China hit out on Monday at Peru's Nobel literature laureate Mario Vargas Llosa for allegedly expressing "irresponsible and prejudiced opinions" over the origins of the coronavirus pandemic.
Peruvian writer and Literature Nobel Prize laureate, Mario Vargas Llosa, accuses China of trying to prevent information on the new coronavirus from spreading rather than tackling the virus itself
Peruvian writer and Literature Nobel Prize laureate, Mario Vargas Llosa, accuses China of trying to prevent information on the new coronavirus from spreading rather than tackling the virus itself

The writer penned an article for Spain's El Pais newspaper and La Republica in Peru in which he said the coronavirus outbreak would have played out differently if China was a democracy.

"No-one seems to be remarking that none of this could have happened in the world if popular China was a free country and democratic rather than a dictatorship," said the 2010 Nobel Prize in Literature winner.

That brought a furious rebuke from the one-party state that has been widely criticized by rights groups for brutally crushing dissent.

"We respect freedom of expression but that doesn't mean accepting arbitrary defamations and stigmatizations," said China's embassy to Peru in a statement.

The embassy called on Vargas Llosa "as a public figure, not to spread irresponsible and prejudiced opinions that serve no purpose."

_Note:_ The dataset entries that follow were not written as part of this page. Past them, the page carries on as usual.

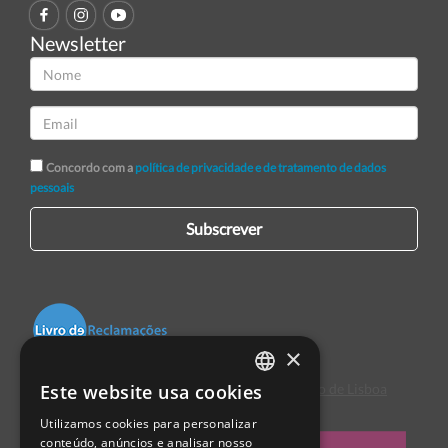
Newsletter
Concordo com a
política de privacidade e de tratamento de dados
pessoais
Subscrever
×
Este website usa cookies
Centro de Arbitragem de Conflitos de Consumo de Lisboa
PORTUGUESE
Utilizamos cookies para personalizar
ENGLISH
conteúdo, anúncios e analisar nosso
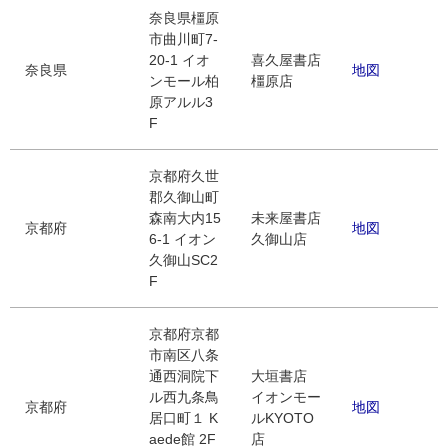
奈良県橿原
市曲川町7-
20-1 イオ
喜久屋書店
奈良県
地図
ンモール柏
橿原店
原アルル3
F
京都府久世
郡久御山町
森南大内15
未来屋書店
京都府
地図
6-1 イオン
久御山店
久御山SC2
F
京都府京都
市南区八条
通西洞院下
大垣書店
ル西九条鳥
イオンモー
京都府
地図
居口町１ K
ルKYOTO
aede館 2F
店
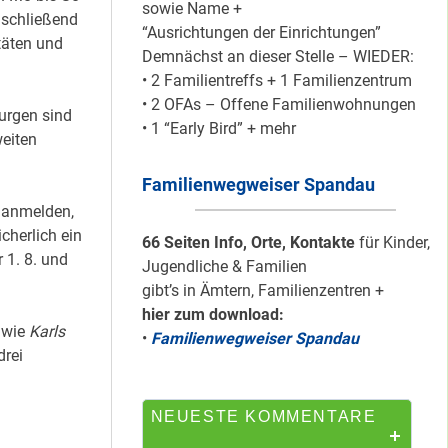
sowie Name +
nschließend
“Ausrichtungen der Einrichtungen”
täten und
Demnächst an dieser Stelle – WIEDER:
Mit dem
• 2 Familientreffs + 1 Familienzentrum
“Redemobil” im
• 2 OFAs – Offene Familienwohnungen
Kiez unterwegs …
urgen sind
• 1 “Early Bird” + mehr
weiten
Familienwegweiser Spandau
Lokale Register-
” anmelden,
Anlaufstelle in
icherlich ein
Staaken
66 Seiten Info, Orte, Kontakte
für Kinder,
 1. 8. und
Jugendliche & Familien
gibt’s in Ämtern, Familienzentren +
hier zum download:
Silber für
 wie
Karls
•
Familienwegweiser Spandau
Bildungsnetz
drei
Heerstraße
NEUESTE KOMMENTARE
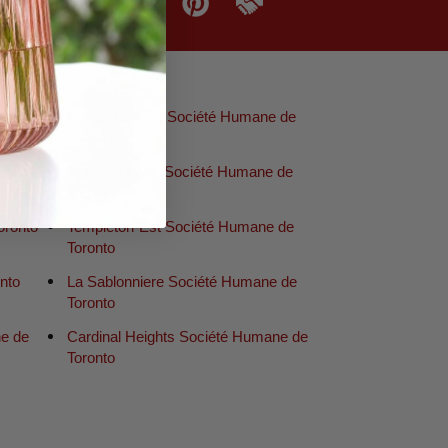
e
Castle Heights Société Humane de
Toronto
nto
Carson Grove Société Humane de
Toronto
oronto
Templeton-Est Société Humane de
Toronto
nto
La Sablonniere Société Humane de
Toronto
e de
Cardinal Heights Société Humane de
Toronto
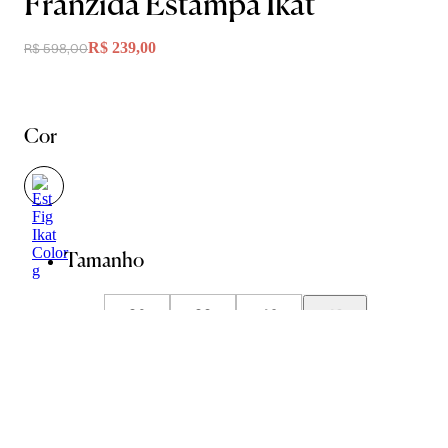
Franzida Estampa Ikat
R$ 239,00
R$ 598,00
Cor
Tamanho
36
38
40
42
44
Guia de Medidas
Avise-me quando chegar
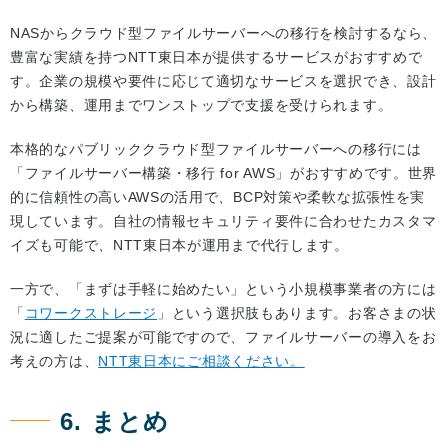
NASからクラウド型ファイルサーバーへの移行を検討するなら、
豊富な実績を持つNTT東日本が提供するサービスがおすすめで
す。企業の規模や要件に応じて適切なサービスを選択でき、設計
から構築、運用までワンストップで支援を受けられます。
本格的なパブリッククラウド型ファイルサーバーへの移行には
「ファイルサーバー構築・移行 for AWS」がおすすめです。世界
的に信頼性の高いAWSの活用で、BCP対策や柔軟な拡張性を実
現しています。自社の情報セキュリティ要件に合わせたカスタマ
イズも可能で、NTT東日本が運用まで代行します。
一方で、「まずは手軽に始めたい」という小規模事業者の方には
「
コワークストレージ
」という選択肢もあります。お客さまの状
況に適したご提案が可能ですので、ファイルサーバーの導入をお
考えの方は、
NTT東日本にご相談ください。
6. まとめ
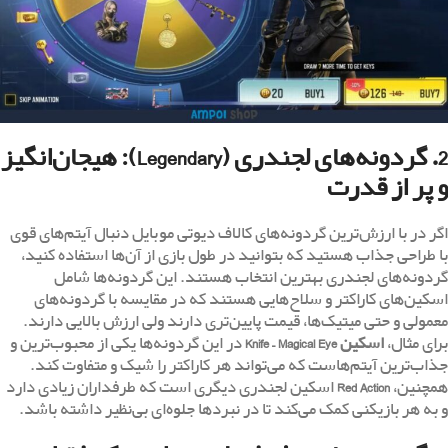
2. گردونه‌های لجندری (Legendary): هیجان‌انگیز
و پر از قدرت
اگر در با ارزش‌ترین گردونه‌های کالاف دیوتی موبایل دنبال آیتم‌های قوی
با طراحی جذاب هستید که بتوانید در طول بازی از آن‌ها استفاده کنید،
گردونه‌های لجندری بهترین انتخاب هستند. این گردونه‌ها شامل
اسکین‌های کاراکتر و سلاح‌هایی هستند که در مقایسه با گردونه‌های
معمولی و حتی میتیک‌ها، قیمت پایین‌تری دارند ولی ارزش بالایی دارند.
برای مثال،
اسکین
Knife – Magical Eye
در این گردونه‌ها یکی از محبوب‌ترین و
جذاب‌ترین آیتم‌هاست که می‌تواند هر کاراکتر را شیک و متفاوت کند.
همچنین،
Red Action
اسکین لجندری دیگری است که طرفداران زیادی دارد
و به هر بازیکنی کمک می‌کند تا در نبردها جلوه‌ای بی‌نظیر داشته باشد.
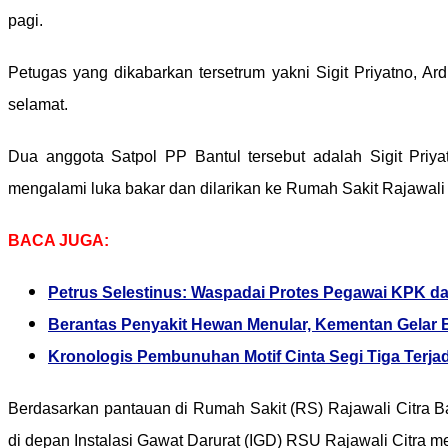
pagi.
Petugas yang dikabarkan tersetrum yakni Sigit Priyatno, Ar
selamat.
Dua anggota Satpol PP Bantul tersebut adalah Sigit Priyat
mengalami luka bakar dan dilarikan ke Rumah Sakit Rajawali 
BACA JUGA:
Petrus Selestinus: Waspadai Protes Pegawai KPK da
Berantas Penyakit Hewan Menular, Kementan Gelar 
Kronologis Pembunuhan Motif Cinta Segi Tiga Terjad
Berdasarkan pantauan di Rumah Sakit (RS) Rajawali Citra Ba
di depan Instalasi Gawat Darurat (IGD) RSU Rajawali Citra m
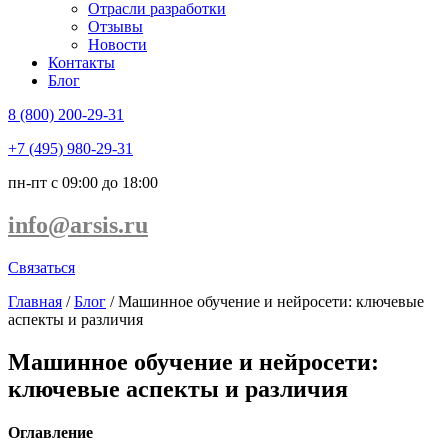
Отрасли разработки
Отзывы
Новости
Контакты
Блог
8 (800) 200-29-31
+7 (495) 980-29-31
пн-пт с 09:00 до 18:00
info@arsis.ru
Связаться
Главная
/
Блог
/
Машинное обучение и нейросети: ключевые
аспекты и различия
Машинное обучение и нейросети:
ключевые аспекты и различия
Оглавление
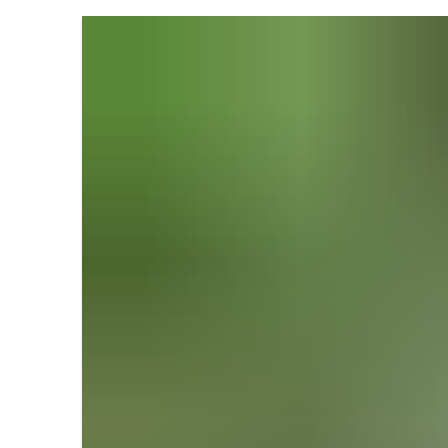
Stellena
Über die
Vergabev
Wahlen
Informat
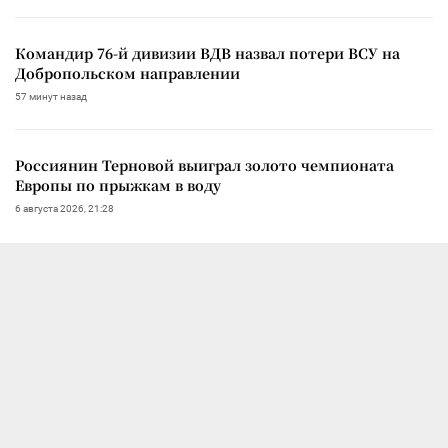
Командир 76-й дивизии ВДВ назвал потери ВСУ на
Добропольском направлении
57 минут назад
Россиянин Терновой выиграл золото чемпионата
Европы по прыжкам в воду
6 августа 2026, 21:28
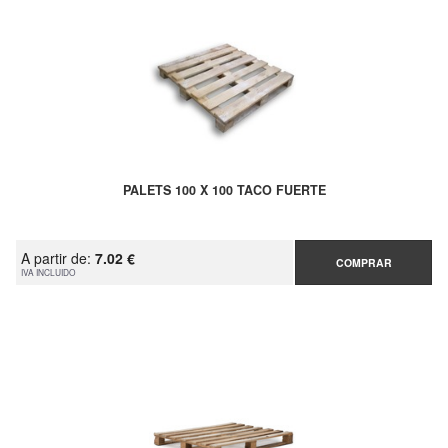
PALETS 100 X 100 TACO FUERTE
A partir de:
7.02 €
COMPRAR
IVA INCLUIDO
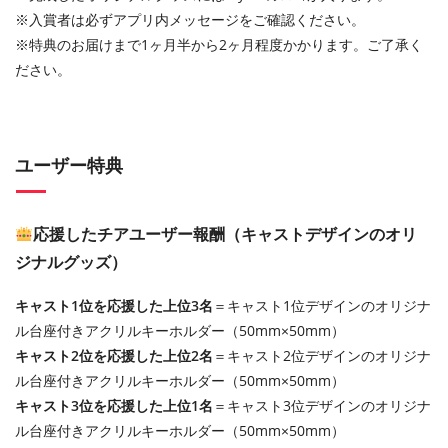
※入賞者は必ずアプリ内メッセージをご確認ください。
※特典のお届けまで1ヶ月半から2ヶ月程度かかります。ご了承く
ださい。
ユーザー特典
応援したチアユーザー報酬（キャストデザインのオリ
ジナルグッズ）
キャスト1位を応援した上位3名
＝キャスト1位デザインのオリジナ
ル台座付きアクリルキーホルダー（50mm×50mm）
キャスト2位を応援した上位2名
＝キャスト2位デザインのオリジナ
ル台座付きアクリルキーホルダー（50mm×50mm）
キャスト3位を応援した上位1名
＝キャスト3位デザインのオリジナ
ル台座付きアクリルキーホルダー（50mm×50mm）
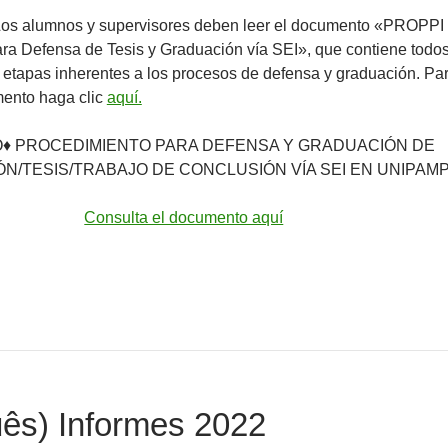
Los alumnos y supervisores deben leer el documento «PROPPI
ra Defensa de Tesis y Graduación vía SEI», que contiene todos
 etapas inherentes a los procesos de defensa y graduación. Pa
ento haga clic
aquí.
O♦ PROCEDIMIENTO PARA DEFENSA Y GRADUACIÓN DE
ÓN/TESIS/TRABAJO DE CONCLUSIÓN VÍA SEI EN UNIPAM
Consulta el documento aquí
uês) Informes 2022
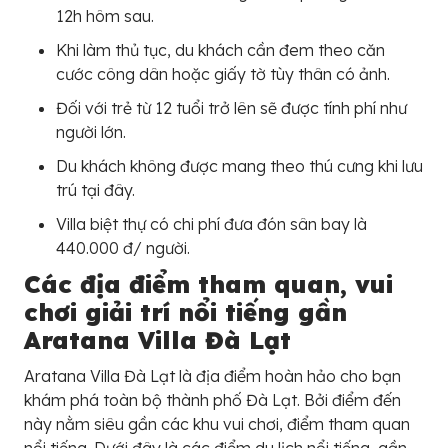
12h hôm sau.
Khi làm thủ tục, du khách cần đem theo căn
cước công dân hoặc giấy tờ tùy thân có ảnh.
Đối với trẻ từ 12 tuổi trở lên sẽ được tính phí như
người lớn.
Du khách không được mang theo thú cưng khi lưu
trú tại đây.
Villa biệt thự có chi phí đưa đón sân bay là
440.000 đ/ người.
Các địa điểm tham quan, vui
chơi giải trí nổi tiếng gần
Aratana Villa Đà Lạt
Aratana Villa Đà Lạt là địa điểm hoàn hảo cho bạn
khám phá toàn bộ thành phố Đà Lạt. Bởi điểm đến
này nằm siêu gần các khu vui chơi, điểm tham quan
nổi tiếng. Dưới đây là các điểm du lịch nổi tiếng, gần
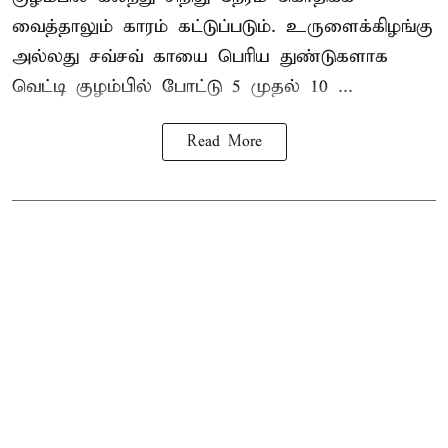
வைத்தாலும் காரம் கட்டுப்படும். உருளைக்கிழங்கு
அல்லது சவ்சவ் காயை பெரிய துண்டுகளாக
வெட்டி குழம்பில் போட்டு 5 முதல் 10 ...
Read More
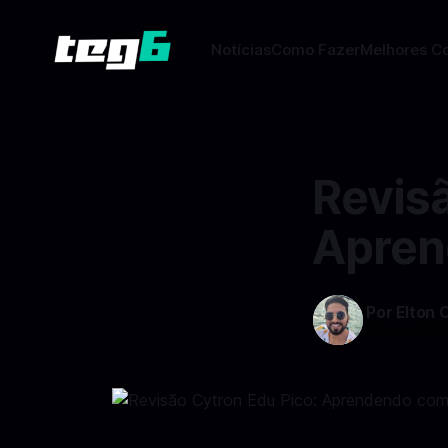
Notícias
Como Fazer
Melhores C
Revisã
Apren
Por Elton 
05 mai 2024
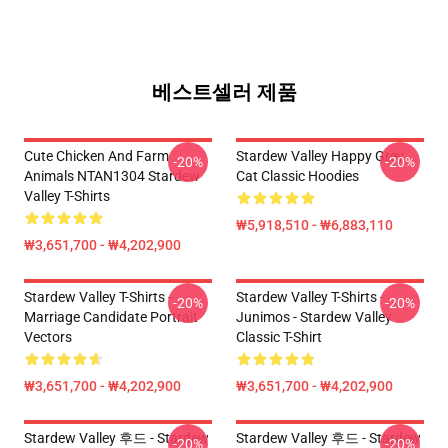
베스트셀러 제품
Cute Chicken And Farm
Stardew Valley Happy Grey
-20%
-20%
Animals NTAN1304 Stardew
Cat Classic Hoodies
Valley T-Shirts
₩5,918,510 - ₩6,883,110
₩3,651,700 - ₩4,202,900
Stardew Valley T-Shirts -
Stardew Valley T-Shirts -
-20%
-20%
Marriage Candidate Portrait
Junimos - Stardew Valley
Vectors
Classic T-Shirt
₩3,651,700 - ₩4,202,900
₩3,651,700 - ₩4,202,900
Stardew Valley 후드 - Stardew
Stardew Valley 후드 - Stardew
-20%
-20%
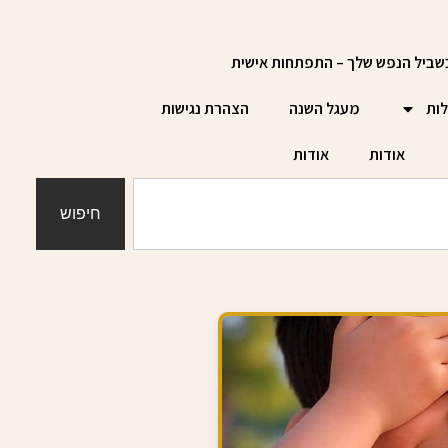
שביל הנפש שלך – התפתחות אישית
לות
מעגל השנה
הצהרת נגישות
אודות
אודות
חיפוש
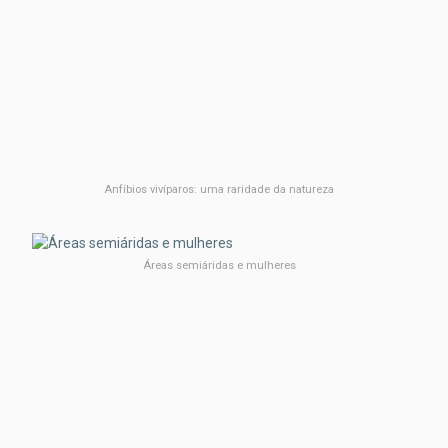
Anfíbios vivíparos: uma raridade da natureza
Áreas semiáridas e mulheres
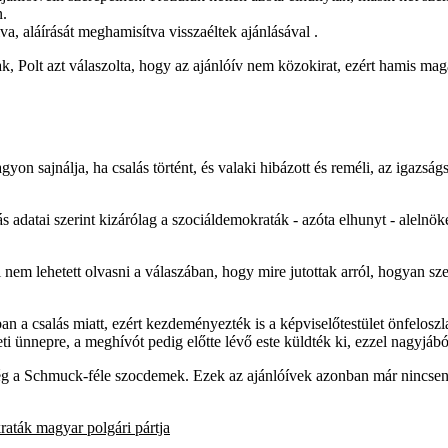
n.
va, aláírását meghamisítva visszaéltek ajánlásával .
ak, Polt azt válaszolta, hogy az ajánlóív nem közokirat, ezért hamis magá
gyon sajnálja, ha csalás történt, és valaki hibázott és reméli, az igazság
ás adatai szerint kizárólag a szociáldemokraták - azóta elhunyt - aleln
 nem lehetett olvasni a válaszában, hogy mire jutottak arról, hogyan 
ban a csalás miatt, ezért kezdeményezték is a képviselőtestület önfeloszl
ti ünnepre, a meghívót pedig előtte lévő este küldték ki, ezzel nagyj
 még a Schmuck-féle szocdemek. Ezek az ajánlóívek azonban már nincsen
aták magyar polgári pártja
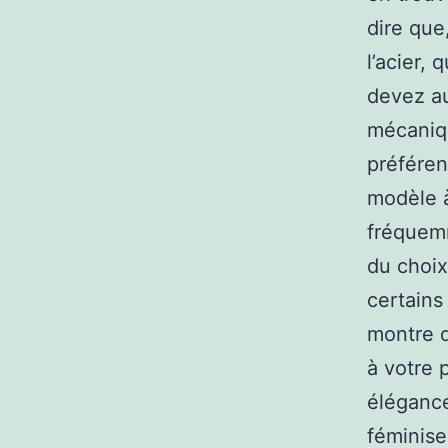
dire que
l’acier,
devez au
mécaniqu
préféren
modèle à
fréquemm
du choix
certains
montre q
à votre 
élégance
féminise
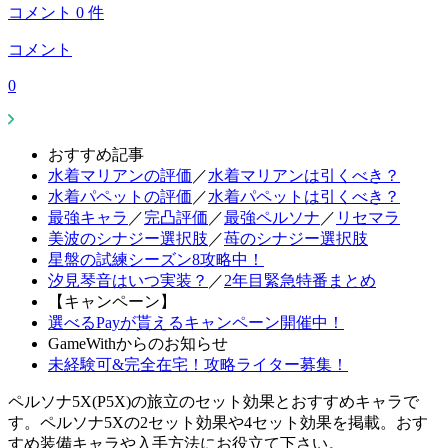
コメント
0
件
コメント
0
おすすめ記事
水着マリアンの評価
／
水着マリアンは引くべき？
水着パペットの評価
／
水着パペットは引くべき？
最強キャラ
／
完凸評価
／
最強ペルソナ
／
リセマラ
美波のシナジー選択肢
／
苺のシナジー選択肢
星盤の試練シーズン8攻略中！
汐見琴音はいつ実装？
／
2年目緊急特番まとめ
【キャンペーン】
選べるPayが貰えるキャンペーン開催中！
GameWithからのお知らせ
未経験可&完全在宅！攻略ライター募集！
ペルソナ5X(P5X)の旅立のセット効果とおすすめキャラで
す。ペルソナ5Xの2セット効果や4セット効果を掲載。おす
すめ装備キャラや入手方法にお役立て下さい。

Vargas Llosa, 83, noted in his article that "at least one prestigious doctor, and maybe several, detected this virus in plenty of time and instead of taking the corresponding measures, the government tried to hide the information and to silence that voice, or those sensible voices, and tried to stifle the information, as do all dictatorships."

Vargas Llosa also refered to the virus as "coming from China," which the embassy in Peru claimed was "inaccurate."

"The World Health Organisation (WHO) has so far not been able to identify the origin of COVID-19," said the embassy.

The virus is widely believed to have originated in a live animal market in Wuhan, the capital of China's Hubei province.

China first notified the WHO at the end of December about an unusual pneumonia it had detected in Wuhan.

A week later officials announced they had identified a new virus. It was another week before the first reported case appeared outside of China, in Thailand.

Some Chinese officials, though, have been promoting a wild conspiracy theory that the new coronavirus originated in the US.

China's Foreign ministry spokesman Zhao Lijian tweeted last week that "it might be US army who brought the epidemic to Wuhan."